Extracted records:
.....

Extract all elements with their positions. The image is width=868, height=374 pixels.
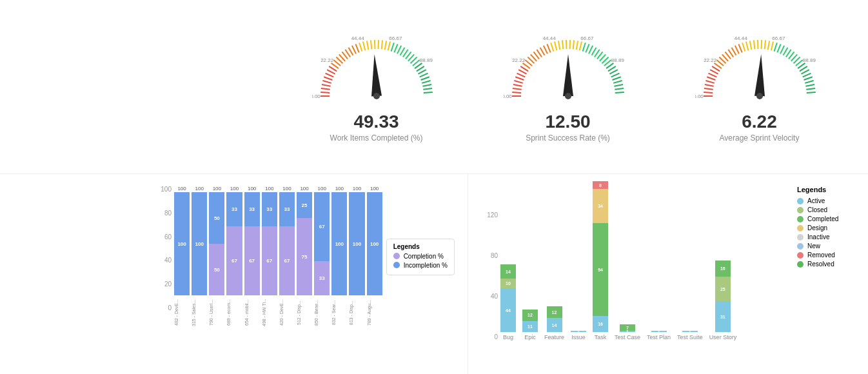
- svg-line-79: [586, 44, 589, 52]
- epic-x-label: 832 - Sear...: [331, 297, 347, 329]
- svg-line-54: [513, 84, 522, 86]
- svg-line-107: [707, 77, 715, 80]
- epic-bar-top-label: 100: [318, 186, 326, 192]
- svg-line-76: [576, 41, 577, 50]
- epic-bar-top-label: 100: [248, 186, 256, 192]
- svg-line-24: [381, 40, 382, 49]
- wis-bar-segment: 1: [651, 331, 667, 332]
- svg-text:44.44: 44.44: [734, 35, 747, 41]
- svg-text:88.89: 88.89: [611, 57, 624, 63]
- svg-line-88: [607, 66, 615, 70]
- svg-line-121: [745, 41, 747, 50]
- wis-x-label: User Story: [709, 334, 737, 340]
- svg-line-110: [712, 66, 720, 70]
- wis-bar-segment: 94: [593, 223, 608, 317]
- wis-x-label: Feature: [544, 334, 564, 340]
- epic-bar-group: 1006733: [262, 186, 277, 295]
- svg-text:0.00: 0.00: [312, 94, 321, 99]
- wis-x-label: Test Plan: [647, 334, 671, 340]
- wis-legend: Legends ActiveClosedCompletedDesignInact…: [797, 186, 855, 353]
- wis-bar-segment: 1: [682, 331, 698, 332]
- svg-line-67: [543, 45, 547, 54]
- svg-line-142: [804, 77, 812, 80]
- epic-bar-top-label: 100: [300, 186, 308, 192]
- svg-line-90: [611, 73, 619, 77]
- wis-bar-group: 1Test Suite: [677, 331, 703, 340]
- wis-bar-segment: 12: [547, 306, 562, 318]
- svg-line-103: [704, 92, 713, 92]
- svg-line-28: [394, 44, 397, 52]
- svg-text:66.67: 66.67: [580, 35, 594, 41]
- wis-bar-group: 1Issue: [571, 331, 586, 340]
- wis-x-label: Test Suite: [677, 334, 703, 340]
- wis-bar-segment: 25: [715, 277, 731, 301]
- svg-line-40: [420, 77, 429, 80]
- svg-line-56: [515, 77, 524, 80]
- svg-text:88.89: 88.89: [419, 57, 433, 63]
- svg-line-106: [705, 81, 714, 83]
- svg-line-20: [366, 41, 368, 50]
- svg-line-68: [547, 44, 550, 52]
- gauge-svg-1: 0.0022.2244.4466.6788.89: [504, 32, 633, 109]
- svg-line-27: [391, 43, 393, 51]
- epic-x-label: 482 - DevE...: [174, 297, 190, 329]
- svg-text:0.00: 0.00: [695, 94, 704, 99]
- wis-legend-item: Resolved: [797, 261, 855, 268]
- svg-line-71: [558, 41, 559, 50]
- svg-line-53: [512, 88, 521, 89]
- wis-x-label: Test Case: [615, 334, 640, 340]
- epic-bar-group: 100100: [367, 186, 382, 295]
- gauge-svg-0: 0.0022.2244.4466.6788.89: [312, 32, 441, 109]
- wis-bar-segment: 14: [500, 264, 516, 279]
- svg-line-66: [540, 47, 544, 55]
- svg-text:88.89: 88.89: [802, 57, 816, 63]
- svg-text:22.22: 22.22: [512, 57, 526, 63]
- wis-bar-segment: 16: [593, 316, 608, 332]
- gauge-value-0: 49.33: [353, 112, 399, 132]
- epic-bar-top-label: 100: [282, 186, 291, 192]
- svg-line-77: [579, 41, 581, 50]
- wis-legend-item: Removed: [797, 251, 855, 259]
- epic-x-label: 315 - Sales...: [192, 297, 207, 329]
- epic-bar-group: 1005050: [209, 186, 224, 295]
- wis-legend-item: Active: [797, 197, 855, 204]
- wis-bar-group: 17Test Case: [615, 324, 640, 340]
- svg-line-43: [423, 88, 432, 89]
- epic-bar-group: 1003367: [314, 186, 330, 295]
- svg-text:44.44: 44.44: [542, 35, 556, 41]
- svg-line-144: [805, 84, 814, 86]
- wis-legend-item: Design: [797, 224, 855, 231]
- wis-bars: 12080400441014Bug1112Epic1412Feature1Iss…: [481, 186, 791, 353]
- svg-line-8: [329, 66, 337, 70]
- svg-line-108: [708, 73, 716, 77]
- svg-line-1: [321, 92, 330, 92]
- wis-legend-item: Completed: [797, 215, 855, 222]
- svg-text:44.44: 44.44: [351, 35, 364, 41]
- svg-line-78: [582, 43, 585, 51]
- wis-bar-segment: 8: [593, 181, 608, 189]
- epic-x-label: 689 - ecom...: [226, 297, 242, 329]
- svg-line-95: [615, 92, 624, 92]
- epic-x-label: 813 - Disp...: [349, 297, 364, 329]
- svg-line-4: [322, 81, 331, 83]
- epic-x-label: 850 - Bene...: [314, 297, 330, 329]
- svg-line-141: [802, 73, 811, 77]
- svg-line-57: [517, 73, 525, 77]
- gauge-2: 0.0022.2244.4466.6788.896.22Average Spri…: [682, 32, 837, 143]
- epic-bar-group: 1006733: [244, 186, 260, 295]
- svg-line-118: [735, 45, 738, 54]
- svg-line-104: [704, 88, 713, 89]
- svg-line-58: [518, 70, 526, 74]
- svg-line-59: [520, 66, 528, 70]
- svg-line-70: [554, 41, 556, 50]
- epic-bar-group: 100100: [174, 186, 190, 295]
- wis-bar-group: 441014Bug: [500, 264, 516, 340]
- gauge-label-1: Sprint Success Rate (%): [526, 133, 610, 143]
- epic-bar-top-label: 100: [353, 186, 361, 192]
- gauges-row: 0.0022.2244.4466.6788.8949.33Work Items …: [268, 0, 868, 173]
- svg-line-15: [348, 47, 353, 55]
- svg-line-127: [767, 41, 769, 50]
- svg-line-55: [514, 81, 522, 83]
- total-work-items-panel: [0, 0, 139, 173]
- svg-line-129: [774, 43, 776, 51]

.....

● THE PROBLEM: Retype the data above exactly; pictures are not part of the copy.

● PROBLEM SOLUTION:
Extract all elements with their positions. The image is width=868, height=374 pixels.
- svg-line-79: [586, 44, 589, 52]
- epic-x-label: 832 - Sear...: [331, 297, 347, 329]
- svg-line-54: [513, 84, 522, 86]
- svg-line-107: [707, 77, 715, 80]
- epic-bar-top-label: 100: [318, 186, 326, 192]
- svg-line-76: [576, 41, 577, 50]
- epic-bar-top-label: 100: [248, 186, 256, 192]
- svg-line-24: [381, 40, 382, 49]
- wis-bar-segment: 1: [651, 331, 667, 332]
- svg-text:44.44: 44.44: [734, 35, 747, 41]
- svg-text:88.89: 88.89: [611, 57, 624, 63]
- svg-line-88: [607, 66, 615, 70]
- svg-line-121: [745, 41, 747, 50]
- wis-x-label: User Story: [709, 334, 737, 340]
- svg-line-110: [712, 66, 720, 70]
- wis-bar-segment: 94: [593, 223, 608, 317]
- wis-x-label: Feature: [544, 334, 564, 340]
- epic-bar-group: 1006733: [262, 186, 277, 295]
- svg-text:0.00: 0.00: [312, 94, 321, 99]
- wis-x-label: Test Plan: [647, 334, 671, 340]
- wis-legend: Legends ActiveClosedCompletedDesignInact…: [797, 186, 855, 353]
- wis-bar-segment: 1: [682, 331, 698, 332]
- svg-line-67: [543, 45, 547, 54]
- svg-line-142: [804, 77, 812, 80]
- epic-bar-top-label: 100: [300, 186, 308, 192]
- svg-line-90: [611, 73, 619, 77]
- wis-bar-group: 1Test Suite: [677, 331, 703, 340]
- wis-bar-segment: 12: [547, 306, 562, 318]
- svg-line-103: [704, 92, 713, 92]
- svg-line-28: [394, 44, 397, 52]
- svg-text:66.67: 66.67: [580, 35, 594, 41]
- wis-bar-group: 1Issue: [571, 331, 586, 340]
- wis-x-label: Test Suite: [677, 334, 703, 340]
- wis-bar-segment: 25: [715, 277, 731, 301]
- svg-line-40: [420, 77, 429, 80]
- svg-line-56: [515, 77, 524, 80]
- svg-text:88.89: 88.89: [419, 57, 433, 63]
- svg-line-106: [705, 81, 714, 83]
- svg-line-20: [366, 41, 368, 50]
- svg-line-68: [547, 44, 550, 52]
- gauge-svg-1: 0.0022.2244.4466.6788.89: [504, 32, 633, 109]
- svg-line-27: [391, 43, 393, 51]
- epic-x-label: 482 - DevE...: [174, 297, 190, 329]
- svg-text:0.00: 0.00: [695, 94, 704, 99]
- wis-legend-item: Resolved: [797, 261, 855, 268]
- svg-line-71: [558, 41, 559, 50]
- svg-line-53: [512, 88, 521, 89]
- wis-x-label: Test Case: [615, 334, 640, 340]
- epic-bar-group: 100100: [367, 186, 382, 295]
- gauge-svg-0: 0.0022.2244.4466.6788.89: [312, 32, 441, 109]
- wis-bar-segment: 14: [500, 264, 516, 279]
- svg-line-66: [540, 47, 544, 55]
- svg-text:88.89: 88.89: [802, 57, 816, 63]
- svg-text:22.22: 22.22: [512, 57, 526, 63]
- wis-bar-segment: 16: [593, 316, 608, 332]
- gauge-value-0: 49.33: [353, 112, 399, 132]
- epic-bar-top-label: 100: [282, 186, 291, 192]
- svg-line-77: [579, 41, 581, 50]
- wis-legend-item: Removed: [797, 251, 855, 259]
- epic-x-label: 315 - Sales...: [192, 297, 207, 329]
- epic-bar-group: 1005050: [209, 186, 224, 295]
- wis-legend-item: Active: [797, 197, 855, 204]
- wis-bar-group: 17Test Case: [615, 324, 640, 340]
- svg-line-43: [423, 88, 432, 89]
- epic-bar-group: 1003367: [314, 186, 330, 295]
- svg-text:44.44: 44.44: [542, 35, 556, 41]
- svg-line-144: [805, 84, 814, 86]
- wis-legend-item: Design: [797, 224, 855, 231]
- wis-bars: 12080400441014Bug1112Epic1412Feature1Iss…: [481, 186, 791, 353]
- svg-line-8: [329, 66, 337, 70]
- svg-line-108: [708, 73, 716, 77]
- svg-line-1: [321, 92, 330, 92]
- wis-legend-item: Completed: [797, 215, 855, 222]
- svg-text:44.44: 44.44: [351, 35, 364, 41]
- svg-line-78: [582, 43, 585, 51]
- wis-bar-segment: 8: [593, 181, 608, 189]
- epic-x-label: 689 - ecom...: [226, 297, 242, 329]
- svg-line-95: [615, 92, 624, 92]
- epic-x-label: 813 - Disp...: [349, 297, 364, 329]
- svg-line-4: [322, 81, 331, 83]
- epic-x-label: 850 - Bene...: [314, 297, 330, 329]
- svg-line-141: [802, 73, 811, 77]
- svg-line-57: [517, 73, 525, 77]
- gauge-2: 0.0022.2244.4466.6788.896.22Average Spri…: [682, 32, 837, 143]
- epic-bar-group: 1006733: [244, 186, 260, 295]
- svg-line-118: [735, 45, 738, 54]
- svg-line-104: [704, 88, 713, 89]
- svg-line-58: [518, 70, 526, 74]
- svg-line-59: [520, 66, 528, 70]
- svg-line-70: [554, 41, 556, 50]
- epic-bar-group: 100100: [174, 186, 190, 295]
- wis-bar-group: 441014Bug: [500, 264, 516, 340]
- gauge-label-1: Sprint Success Rate (%): [526, 133, 610, 143]
- epic-bar-top-label: 100: [353, 186, 361, 192]
- gauges-row: 0.0022.2244.4466.6788.8949.33Work Items …: [268, 0, 868, 173]
- svg-line-15: [348, 47, 353, 55]
- svg-line-127: [767, 41, 769, 50]
- svg-line-55: [514, 81, 522, 83]
- total-work-items-panel: [0, 0, 139, 173]
- svg-line-129: [774, 43, 776, 51]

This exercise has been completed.